News story

Health minister: NHS must lead the world in genomic healthcare

The government will today announce a new National Genomic Healthcare Strategy and measures to improve services for people with rare diseases.

DNA sequencing

The government will today announce a new National Genomic Healthcare Strategy to ensure the UK is able to offer a predictive, preventative and personalised health and care service for people with rare diseases.

The strategy will set out how the genomics community can work together to make the UK the global leader in genomic healthcare.

The government will also set out how it will improve services for people with rare conditions. These include:

  • every person with a rare disease will have a dedicated person responsible for co-ordinating their care
  • every patient with a rare disease will be given an ‘alert card’, including information about their condition, treatment regime and contact details for the individual expert involved in their care
  • every child with a rare condition will be transferred to appropriate adult services when they reach the age of 18, even if that adult service is not the commissioning responsibility of NHS England

Minister for Innovation Nicola Blackwood will launch the strategy in a speech to thank NHS staff who helped her to manage her own genetic condition, Ehlers–Danlos Syndrome (EDS), which went undiagnosed for 30 years.

She will speak about the difficulties of coping with undiagnosed disease, including her experiences of collapsing in Parliament on several occasions.

The new strategy will build on Health and Social Care Secretary Matt Hancock’s ambition to sequence 5 million genomes in the UK by 2023 to 2024.

The NHS will from this year offer whole genome sequencing to every adult and child in the UK with certain cancers and rare genetic conditions. This will be used to provide personalised treatments specific to the patient to improve their chances of recovery and quality of life.

The focus on genomics follows the success of the 100,000 Genomes Project, which helped 1 in 4 patients with rare diseases receive a diagnosis for the first time.

One in 17 people, or almost 6% of the population, will be affected by a rare disease at some point in their lives. This equates to approximately 3.5 million people in the UK and 30 million people across Europe.

Nicola Blackwood will say:

I owe so many NHS workers – nurses, doctors, my GP, pharmacist, paramedics and more – my stable health today. I am not sure I will ever be able to communicate to them quite how dramatically they have changed my life.

But this process has also taught me indelible lessons about how important it is to improve care for rare diseases for everyone – not just the lucky ones like me.

This is why we must never relent in our campaign to bring an end to the ‘diagnostic odyssey’ – it is pernicious and even after diagnosis the damage it does to mental health of patients and their families must not be forgotten. We must press even harder on clinical awareness and groundbreaking research so more patients can be diagnosed and treated earlier.

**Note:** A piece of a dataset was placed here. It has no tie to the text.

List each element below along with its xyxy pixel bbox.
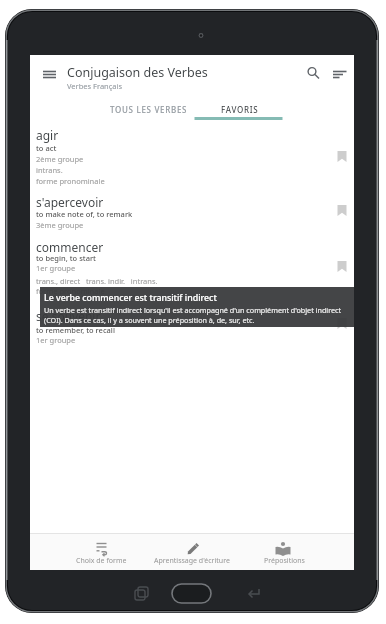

Co-ordinating your care can feel almost impossible when you are ill and the complexity of services for rare disease must not act as a barrier to access for care.

On the National Genomic Healthcare Strategy, she will say:

Through the NHS Long Term Plan we want to lead the world in the use of data and technology to prevent illness – not just treat it.

We want to diagnose conditions before symptoms occur. And we want to deliver personalised treatment, informed not just by our general understanding of disease but by our own personal, de-identified medical data – including our genetic make-up.

In order to make this a reality, I am delighted to announce that we will be working with the National Genomics Board and the broader genomics community to develop a National Genomic Healthcare Strategy.